Enviou nova mensagem de agradecimento via email com palavras de carinho.
Para meu espanto mencionou pessoas a quem pediu a mesma ajuda em Ansião.debalde se recusaram dizendo que não tinham disponibilidade, não as mencionou no trabalho, por isso também aqui me escuso delas falar, mas registei!
AGRADECIMENTO 
O MEU BEM HAJA
Rosa em cerise que encontrei em dia de estorreira de calor no meio de arbustos do que foi um jardim na beira de uma rua na cidade de Pombal, ao lado da ruína de uma casa de traça popular e castiça, tenha sido este fôlego de ar fresco que me levou a publicar em 15 de fevereiro nova crónica sobre a Rainha Santa e a sua passagem por Ansião que passei a rascunho para não perturbar o trabalho em mãos da Maria Castela Dias, mas também porque se abriram novas pistas sobre os primórdios de Ansião, e como desde o Natal ainda não tinha tido oportunidade em me deslocar, só agora pela Páscoa o pude fazer, nesse pressuposto com algum tempo para averiguar novos dados surgidos em flecha, ainda não detentora de todos, entendi por ser matéria extensa a dividir em quatro crónicas;

Ensaio sobre a passagem da Rainha Santa Isabel por Ansião
Deslindar o ansianense Belchior Reis de Ansião
Bairro de Santo António, 3º burgo medieval de  Ansião
e...
Ontem 2 de maio ao abrir o e-email dar conta de uma mensagem que entendi a título de prenda antecipada do meu aniversário de 60 primaveras, nada mais do que a  cópia do trabalho para Mestrado de Maria Castela Dias, efetuado em janeiro.

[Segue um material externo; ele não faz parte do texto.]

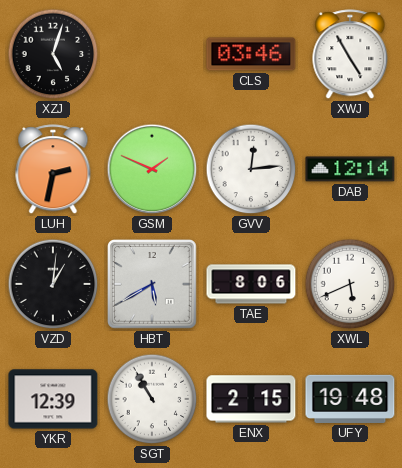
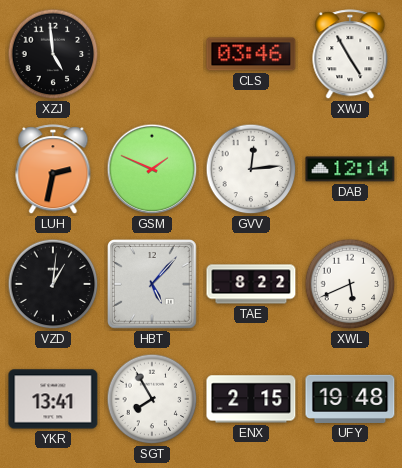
XZJ: 5:03 -> 4:59
HBT: 5:40 -> 5:07
TAE: 8:06 -> 8:22
YKR: 12:39 -> 13:41
SGT: 10:55 -> 7:55
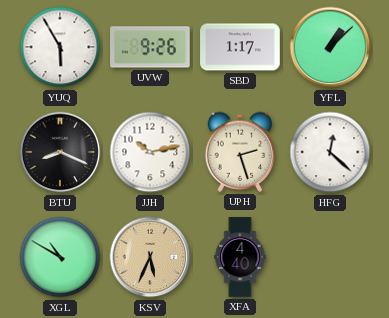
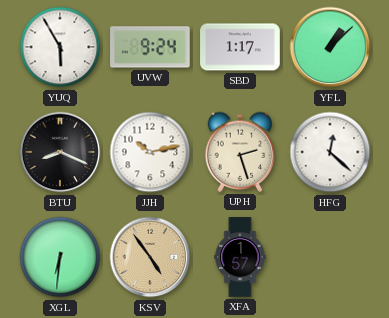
UVW: 9:26 -> 9:24
XGL: 10:50 -> 6:31
KSV: 5:34 -> 4:54
XFA: 4:40 -> 1:57
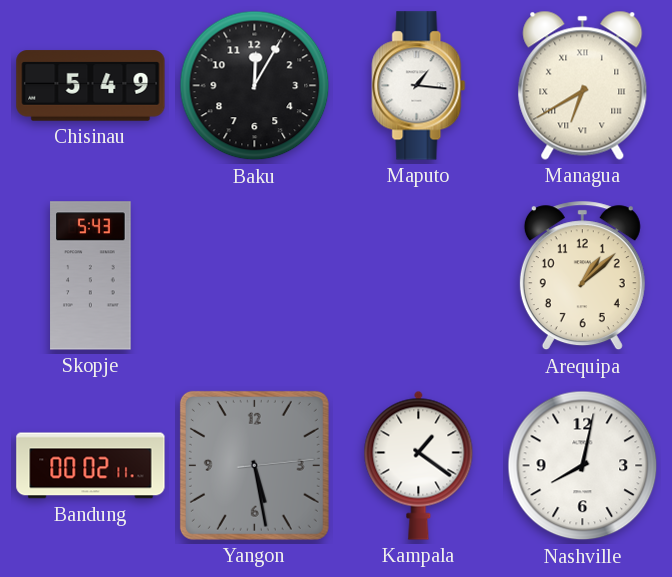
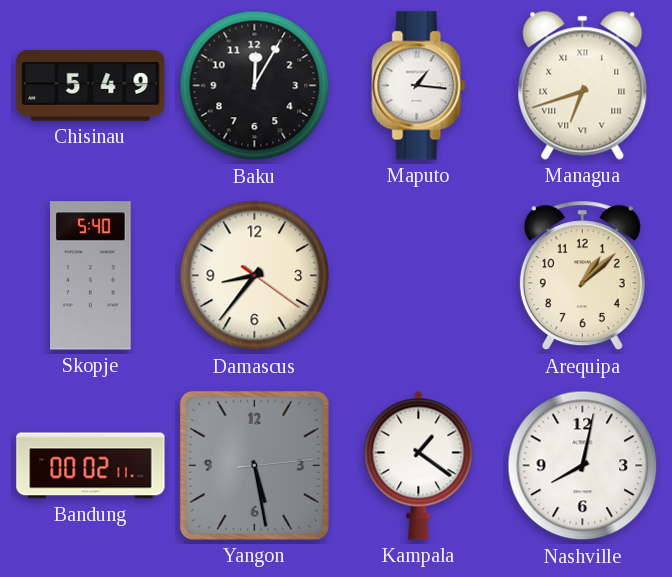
Managua: 6:40 -> 6:42
Skopje: 5:43 -> 5:40
Damascus: none -> 8:36
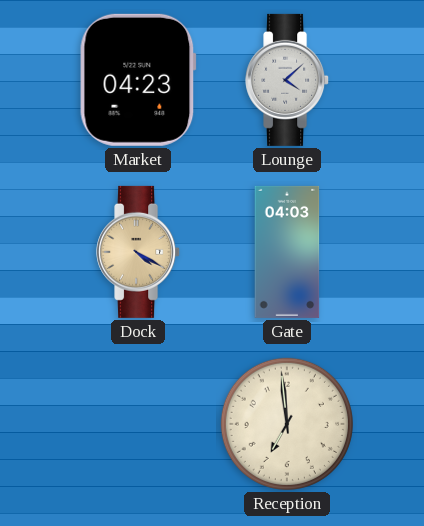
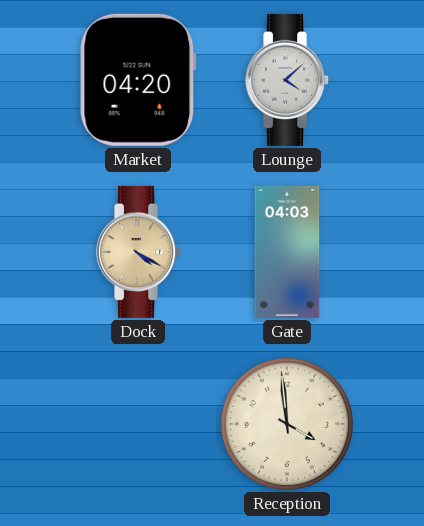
Market: 04:23 -> 04:20
Reception: 6:59 -> 3:59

Rainha Santa Isabel em Ansião: A Sacralização da Lenda

Eternamente grata por esta jovem ter mencionado pela 1ª vez o meu nome no seu trabalho de pesquisa em Webgrafia, Fotos e na Conclusão se referir :
" o trabalho foi muito difícil de realizar devido à escassa informação à cerca deste tema, e a que se encontra disponível é bastante contraditória .Procurei muito, e a pesquisa foi demorada e infrutífera em muitas tentativas.Mas acabei por encontrar facilmente o livro que José Coutinho escreveu sobre este tema, que contém muita informação útil mas ao mesmo tempo duvidosa. Também o blog de Isabel Coimbra, que encontrei por acaso, acabou por se tornar numa fonte muito útil de informação. A senhora Isabel tem uma escrita cuidada, e procura ter fontes seguras, o que é de um cuidado louvável, mas ainda assim não é completamente confiável pois a informação surge com algumas incertezas".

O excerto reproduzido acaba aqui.